使用的问题save_screenshot
是我们无法将图像保存为原始质量,也无法恢复图像中的 alpha 通道。因此,我提出另一种解决方案。这是使用selenium-wire
@codam_hsmits 建议的库的完整示例。可以通过 下载图像ChromeDriver
。
我定义了以下函数来解析每个请求并在必要时将请求正文保存到文件中。
from seleniumwire import webdriver # Import from seleniumwire
from urllib.parse import urlparse
import os
from mimetypes import guess_extension
import time
import datetime
def download_assets(requests,
asset_dir="temp",
default_fname="unnamed",
skip_domains=["facebook", "google", "yahoo", "agkn", "2mdn"],
exts=[".png", ".jpeg", ".jpg", ".svg", ".gif", ".pdf", ".bmp", ".webp", ".ico"],
append_ext=False):
asset_list = {}
for req_idx, request in enumerate(requests):
# request.headers
# request.response.body is the raw response body in bytes
if request is None or request.response is None or request.response.headers is None or 'Content-Type' not in request.response.headers:
continue
ext = guess_extension(request.response.headers['Content-Type'].split(';')[0].strip())
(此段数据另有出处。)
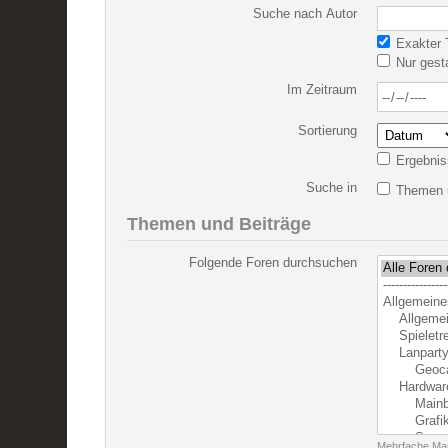
Suche nach Autor
Exakter T
Nur gest
Im Zeitraum
Sortierung
Ergebnis
Suche in
Themen u
Themen und Beiträge
Folgende Foren durchsuchen
Mehrfache Mar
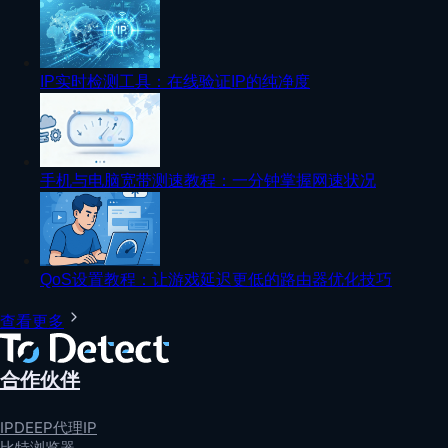
IP实时检测工具：在线验证IP的纯净度
手机与电脑宽带测速教程：一分钟掌握网速状况
QoS设置教程：让游戏延迟更低的路由器优化技巧
查看更多
合作伙伴
IPDEEP代理IP
比特浏览器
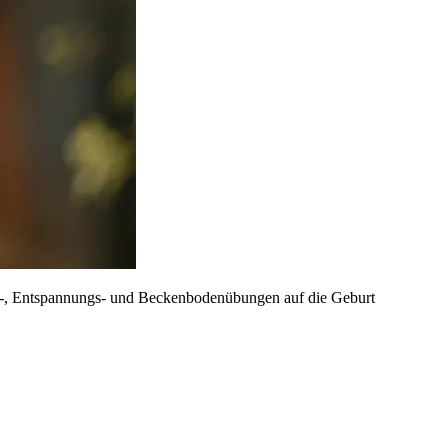
tem-, Entspannungs- und Beckenbodenübungen auf die Geburt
if ext is None or ext == "" or ext not in exts:
#Don't know the file extention, or not in the whitelist
continue
parsed_url = urlparse(request.url)
skip = False
for d in skip_domains:
if d in parsed_url.netloc:
skip = True
break
if skip:
continue
frelpath = parsed_url.path.strip()
if frelpath == "":
timestamp = str(datetime.datetime.now().replace(microsecond=0).isoformat())
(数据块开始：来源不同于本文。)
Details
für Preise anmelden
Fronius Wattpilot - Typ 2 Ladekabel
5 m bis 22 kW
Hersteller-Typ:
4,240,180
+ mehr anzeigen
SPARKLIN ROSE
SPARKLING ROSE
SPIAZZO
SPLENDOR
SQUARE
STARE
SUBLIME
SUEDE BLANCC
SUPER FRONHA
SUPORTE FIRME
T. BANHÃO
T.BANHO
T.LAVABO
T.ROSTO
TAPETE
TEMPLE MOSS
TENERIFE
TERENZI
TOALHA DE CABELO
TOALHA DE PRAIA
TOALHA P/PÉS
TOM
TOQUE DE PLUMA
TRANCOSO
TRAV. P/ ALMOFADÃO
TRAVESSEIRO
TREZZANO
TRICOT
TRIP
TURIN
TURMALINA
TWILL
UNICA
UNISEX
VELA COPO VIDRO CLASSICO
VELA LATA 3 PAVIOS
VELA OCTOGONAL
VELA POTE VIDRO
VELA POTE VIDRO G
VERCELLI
frelpath = f"{default_fname}_{req_idx}_{timestamp}{ext}"
elif frelpath.endswith("\\") or frelpath.endswith("/"):
timestamp = str(datetime.datetime.now().replace(microsecond=0).isoformat())
frelpath = frelpath + f"{default_fname}_{req_idx}_{timestamp}{ext}"
elif append_ext and not frelpath.endswith(ext):
frelpath = frelpath + f"_{default_fname}{ext}" #Missing file extension but may not be a problem
if frelpath.startswith("\\") or frelpath.startswith("/"):
frelpath = frelpath[1:]
fpath = os.path.join(asset_dir, parsed_url.netloc, frelpath)
if os.path.isfile(fpath):
continue
os.makedirs(os.path.dirname(fpath), exist_ok=True)
print(f"Downloading {request.url} to {fpath}")
asset_list[fpath] = request.url
try:
with open(fpath, "wb") as file:
file.write(request.response.body)
except:
print(f"Cannot download {request.url} to {fpath}")
return asset_list
让我们从 Google 主页下载一些图像到temp
文件夹。
# Create a new instance of the Chrome/Firefox driver
driver = webdriver.Chrome()
# Go to the Google home page
driver.get('https://www.google.com')
# Download content to temp folder
asset_dir = "temp"
while True:
# Please browser the internet, it will collect the images for every second
time.sleep(1)
download_assets(driver.requests, asset_dir=asset_dir)
driver.close()
请注意,它无法决定哪些图像可以在页面上看到而不是隐藏在后台,因此用户应该主动单击按钮或链接来触发新的下载请求。